*Aim of the exercise:*
Copy each line of the records below that mentions the word "from".

(Stored data entries)
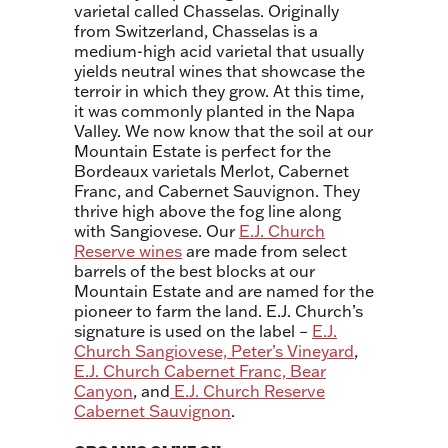
varietal called Chasselas. Originally
from Switzerland, Chasselas is a
medium-high acid varietal that usually
yields neutral wines that showcase the
terroir in which they grow. At this time,
it was commonly planted in the Napa
Valley. We now know that the soil at our
Mountain Estate is perfect for the
Bordeaux varietals Merlot, Cabernet
Franc, and Cabernet Sauvignon. They
thrive high above the fog line along
with Sangiovese. Our
E.J. Church
Reserve wines
are made from select
barrels of the best blocks at our
Mountain Estate and are named for the
pioneer to farm the land. E.J. Church’s
signature is used on the label –
E.J.
Church Sangiovese, Peter’s Vineyard
,
E.J. Church Cabernet Franc, Bear
Canyon
, and
E.J. Church Reserve
Cabernet Sauvignon
.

*Your response:*
from Switzerland, Chasselas is a
are made from select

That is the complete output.